## Task instructions:
Look for "наиболее" in each line of the entries, and return the matching lines.

## Data for the task:
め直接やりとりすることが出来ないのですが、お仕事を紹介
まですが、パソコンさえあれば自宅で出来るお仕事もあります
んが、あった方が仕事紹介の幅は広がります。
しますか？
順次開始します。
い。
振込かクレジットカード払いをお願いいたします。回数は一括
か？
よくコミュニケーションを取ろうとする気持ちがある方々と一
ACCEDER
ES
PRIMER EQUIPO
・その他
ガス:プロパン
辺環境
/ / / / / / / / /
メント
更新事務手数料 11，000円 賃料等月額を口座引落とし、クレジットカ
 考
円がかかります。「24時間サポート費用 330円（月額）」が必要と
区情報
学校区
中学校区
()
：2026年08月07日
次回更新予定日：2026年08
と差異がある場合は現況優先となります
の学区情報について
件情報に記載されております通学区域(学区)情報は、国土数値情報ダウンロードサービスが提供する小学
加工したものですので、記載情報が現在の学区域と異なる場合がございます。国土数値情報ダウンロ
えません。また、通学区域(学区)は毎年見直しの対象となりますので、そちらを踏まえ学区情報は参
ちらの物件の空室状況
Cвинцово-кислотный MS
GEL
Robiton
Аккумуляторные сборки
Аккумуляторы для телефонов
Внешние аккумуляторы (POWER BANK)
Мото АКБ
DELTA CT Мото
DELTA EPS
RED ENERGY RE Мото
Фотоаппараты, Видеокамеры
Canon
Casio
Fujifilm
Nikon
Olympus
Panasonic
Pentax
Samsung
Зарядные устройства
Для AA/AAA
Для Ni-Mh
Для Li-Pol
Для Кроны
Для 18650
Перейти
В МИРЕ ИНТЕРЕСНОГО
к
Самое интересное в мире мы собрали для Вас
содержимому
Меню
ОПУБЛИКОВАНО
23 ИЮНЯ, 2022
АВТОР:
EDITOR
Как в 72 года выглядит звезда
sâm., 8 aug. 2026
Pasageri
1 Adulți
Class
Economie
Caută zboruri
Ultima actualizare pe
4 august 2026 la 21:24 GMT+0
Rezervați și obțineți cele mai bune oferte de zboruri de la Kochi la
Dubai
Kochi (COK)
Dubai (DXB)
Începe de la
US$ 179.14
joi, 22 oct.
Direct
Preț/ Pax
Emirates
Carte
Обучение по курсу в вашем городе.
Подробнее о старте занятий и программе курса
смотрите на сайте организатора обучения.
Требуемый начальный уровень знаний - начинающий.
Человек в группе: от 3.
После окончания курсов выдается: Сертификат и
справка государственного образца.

==

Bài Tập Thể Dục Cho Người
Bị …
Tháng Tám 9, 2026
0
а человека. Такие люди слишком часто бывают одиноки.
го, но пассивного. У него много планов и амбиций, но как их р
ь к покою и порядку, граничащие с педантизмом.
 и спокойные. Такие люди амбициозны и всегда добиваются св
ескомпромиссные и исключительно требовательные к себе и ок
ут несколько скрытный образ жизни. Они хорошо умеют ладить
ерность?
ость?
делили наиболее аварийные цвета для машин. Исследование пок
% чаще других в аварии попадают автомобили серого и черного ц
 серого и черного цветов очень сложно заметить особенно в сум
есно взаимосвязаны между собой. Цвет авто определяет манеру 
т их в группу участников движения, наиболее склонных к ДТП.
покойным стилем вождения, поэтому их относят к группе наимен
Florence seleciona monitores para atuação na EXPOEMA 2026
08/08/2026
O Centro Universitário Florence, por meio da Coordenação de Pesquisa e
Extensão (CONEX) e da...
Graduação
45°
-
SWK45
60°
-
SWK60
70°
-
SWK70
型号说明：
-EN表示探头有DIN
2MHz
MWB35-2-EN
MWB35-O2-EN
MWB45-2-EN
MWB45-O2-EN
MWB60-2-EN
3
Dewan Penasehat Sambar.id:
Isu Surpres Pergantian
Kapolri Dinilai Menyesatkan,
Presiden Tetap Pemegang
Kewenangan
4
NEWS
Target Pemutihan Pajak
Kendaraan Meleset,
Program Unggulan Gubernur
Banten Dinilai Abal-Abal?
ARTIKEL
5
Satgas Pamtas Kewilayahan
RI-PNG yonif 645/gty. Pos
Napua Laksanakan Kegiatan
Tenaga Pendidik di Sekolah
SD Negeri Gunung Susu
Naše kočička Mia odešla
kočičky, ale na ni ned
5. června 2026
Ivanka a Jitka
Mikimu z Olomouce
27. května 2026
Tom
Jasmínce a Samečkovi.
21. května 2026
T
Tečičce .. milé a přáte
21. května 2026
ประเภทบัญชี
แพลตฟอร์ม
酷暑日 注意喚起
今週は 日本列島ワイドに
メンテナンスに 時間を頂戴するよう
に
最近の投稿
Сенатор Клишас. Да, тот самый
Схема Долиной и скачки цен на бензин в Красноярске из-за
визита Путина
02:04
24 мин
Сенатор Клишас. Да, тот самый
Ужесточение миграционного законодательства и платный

--

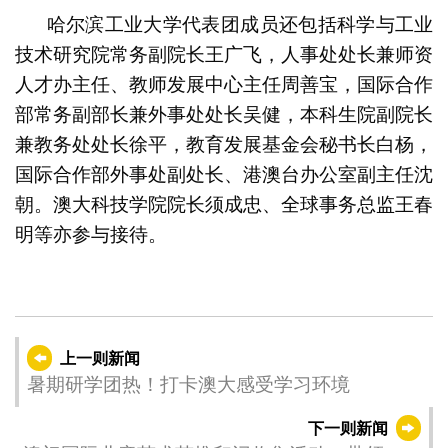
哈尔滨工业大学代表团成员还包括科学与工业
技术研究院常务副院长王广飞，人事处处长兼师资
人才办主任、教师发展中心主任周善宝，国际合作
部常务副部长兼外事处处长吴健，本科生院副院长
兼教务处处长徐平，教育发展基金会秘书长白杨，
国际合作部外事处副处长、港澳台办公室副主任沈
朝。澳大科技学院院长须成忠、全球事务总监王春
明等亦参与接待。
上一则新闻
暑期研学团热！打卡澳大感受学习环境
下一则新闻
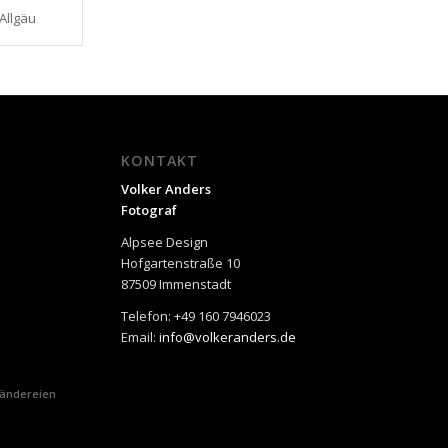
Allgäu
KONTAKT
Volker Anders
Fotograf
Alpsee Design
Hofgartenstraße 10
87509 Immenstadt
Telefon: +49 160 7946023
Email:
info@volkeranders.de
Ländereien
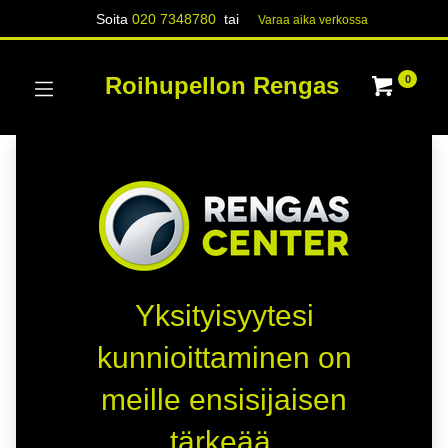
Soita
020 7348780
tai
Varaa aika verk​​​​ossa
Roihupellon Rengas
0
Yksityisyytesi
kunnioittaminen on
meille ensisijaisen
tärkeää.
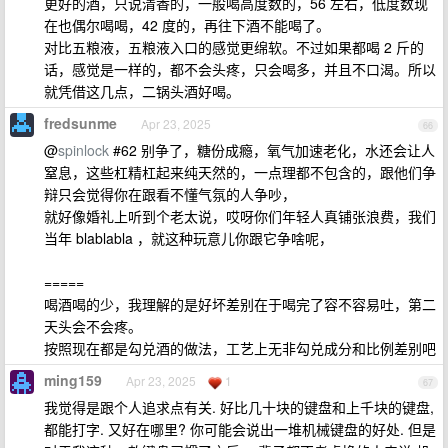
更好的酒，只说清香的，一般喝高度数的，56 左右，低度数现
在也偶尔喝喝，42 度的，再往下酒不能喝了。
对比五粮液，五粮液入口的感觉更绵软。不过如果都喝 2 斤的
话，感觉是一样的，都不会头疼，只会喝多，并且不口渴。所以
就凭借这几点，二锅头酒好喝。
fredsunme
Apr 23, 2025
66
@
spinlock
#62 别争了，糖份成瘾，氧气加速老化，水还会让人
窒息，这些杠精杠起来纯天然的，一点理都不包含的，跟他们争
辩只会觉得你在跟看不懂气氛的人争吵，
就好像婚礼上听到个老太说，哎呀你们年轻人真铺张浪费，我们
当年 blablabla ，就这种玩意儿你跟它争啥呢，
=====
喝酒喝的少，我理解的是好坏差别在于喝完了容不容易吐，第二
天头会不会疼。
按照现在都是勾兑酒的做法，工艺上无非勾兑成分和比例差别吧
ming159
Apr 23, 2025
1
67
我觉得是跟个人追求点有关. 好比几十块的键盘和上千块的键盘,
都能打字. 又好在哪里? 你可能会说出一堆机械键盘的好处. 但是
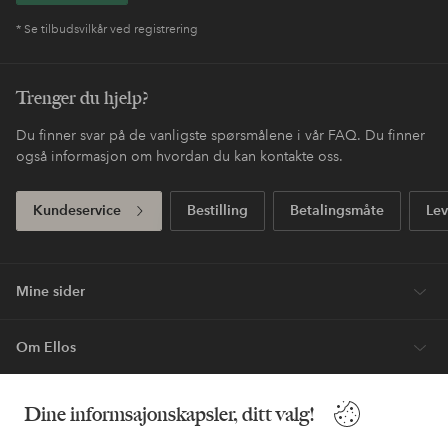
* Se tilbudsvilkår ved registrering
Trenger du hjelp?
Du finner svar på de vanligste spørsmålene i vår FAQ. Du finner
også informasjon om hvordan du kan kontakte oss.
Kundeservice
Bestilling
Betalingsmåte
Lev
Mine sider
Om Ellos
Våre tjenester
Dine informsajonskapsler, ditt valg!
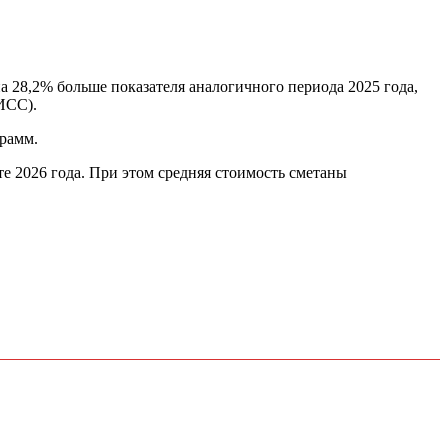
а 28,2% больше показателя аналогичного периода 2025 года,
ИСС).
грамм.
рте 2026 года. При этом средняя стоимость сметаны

## Exercise response:
делили наиболее аварийные цвета для машин. Исследование пок
т их в группу участников движения, наиболее склонных к ДТП.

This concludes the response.